Table 1. A summary of the Pfhrp2, Pfhrp3 and pfdhfr genotyping results from different sample categories.
P. falciparum qPCR analysis
Real-time amplification for detection and absolute detection of P. falciparum were performed on the ABI 7500 Real-Time PCR system (Applied Biosystems) as previously described (28) using TaqMan based P. falciparum specific probes. The reaction was performed in a final volume of 25 μl containing: 2.5 µl each of P. falciparum 18S rDNA forward and reverse primers (10 pmol/µl), 0.625 µl of 18S probe (10 pmol/µl), 12.5 µl TaqMan universal PCR master mix (2X), 6.75 µl of sample or 3D7 control samples, with the remaining volume PCR clean water. The following RT-PCR conditions were used: 50°C for 2 min, 95°C for 10 min, and then 45 cycles of 95°C for 15 s and 60°C for 1 min. All qPCR assays were run with appropriate controls including the Non-Template Control (NTC). For parasite quantification, eight defined standards with varying parasitemias were included, Standard 1: 460,000 parasites/μl, Standard 2: 27,000 parasites/μl, Standard 3: 15,000 parasites/μl, Standard 4: 10,000, Standard 5: 100 parasites/μl, Standard 6: 10 parasites/μl, Standard 7: 1 parasites/μl and Standard 8: 0.1 parasites/μl. Following an extrapolation from the standard curve, samples with a Ct value of above 34 were considered P. falciparum negative (<5 parasites/ul).

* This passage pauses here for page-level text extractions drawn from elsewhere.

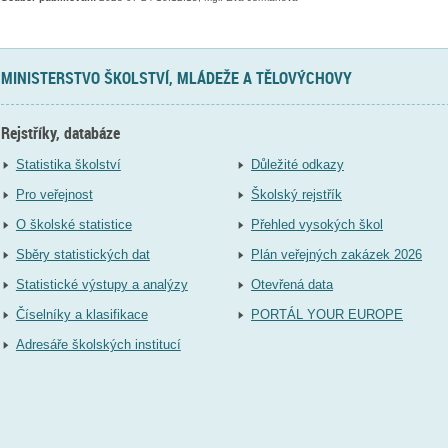
MINISTERSTVO ŠKOLSTVÍ, MLÁDEŽE A TĚLOVÝCHOVY
Rejstříky, databáze
Statistika školství
Důležité odkazy
Pro veřejnost
Školský rejstřík
O školské statistice
Přehled vysokých škol
Sběry statistických dat
Plán veřejných zakázek 2026
Statistické výstupy a analýzy
Otevřená data
Číselníky a klasifikace
PORTÁL YOUR EUROPE
Adresáře školských institucí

Sequencing and sequence analysis
We sequenced samples that were Pfhrp2 and Pfhrp3 positive, from the 12 that were microscopy positive but RDT negative. Following PCR, amplicons were purified using the ExoSap-IT™ (Affymetrix™) reagent, then sequenced using the BigDye® Terminator v3.1 cycle sequencing kit from Applied Biosystems, UK. Sequencing was conducted using the same primers utilized for PCR. Briefly, a single reaction volume of 10 µl consisted of 2 µl, purified template DNA, 0.5 µl BigDye® Terminator enzyme mix, 1.75 µl 5X BigDye® sequencing buffer, 4.75 µl ultrapure DNase/RNase-free distilled water and 1 µl of 5pmol/µl sequencing primer. The cycling conditions for sequencing were as follows; an initial denaturation at 95°C for 30 s, 25 cycles of 96°C for 10 s, 50°C for 5 s and 60°C for 4 min, then a final hold at 15°C for 10 min. The products of sequencing were thereafter subjected to ethanol precipitation then capillary electrophoresis on the 3730xl DNA analyser (ILRI, Kenya), to generate sequence chromatograms. Finally, sequence analysis was conducted using CLC Workbench Version 7.7.1 (QIAGEN).
Statistical analysis
Statistical analyses were conducted using Version 4.2.1 of the R software (29), where frequencies were calculated. A log10 transformation of parasitaemia was applied and used to compare the different Pfhrp2/3 genotypes using a Student's t-test with the statistical significance set at a p value <0.05. Box plots were used to show the 25th percentiles, geometric mean and 75th percentiles of the log transformed parasitemia.
Results
Semi-nested PCR amplification of false RDT negative samples based on microscopy
In this study, DNA from 345 samples tested for malaria by RDT, microscopy and qPCR were used and 249 (72.2%), 170 (49.3%) and 242 (70.1%) samples were positive for each test, respectively. There were 12 (3.47%) discordant samples that were P. falciparum negative by RDT but positive by microscopy (Figure 1), considered as false negative RDTs, were genotyped for Pfhrp2 and Pfhrp3. Pfdhfr was used as a secondary gene to confirm the presence of parasite DNA in samples that tested negative for both Pfhrp2 and Pfhrp3. One of the 12 discordant samples was missing and was therefore excluded from subsequent analysis. Among the remaining 11 samples, 3 (0.87%) tested positive for both Pfhrp2 and Pfhrp3, 3 (0.87%) were positive for Pfhrp2 but negative for Pfhrp3, while 4 (1.16%) were negative for Pfhrp2 but positive for Pfhrp3 (Table 1). Six of these samples had low parasitemias of <1,000 parasites/µl and the remaining sample was negative for all the genes tested (Pfhrp2, Pfhrp3 and Pfdhfr). Notably, this sample was negative by qPCR but contained 3,520 parasites/µl.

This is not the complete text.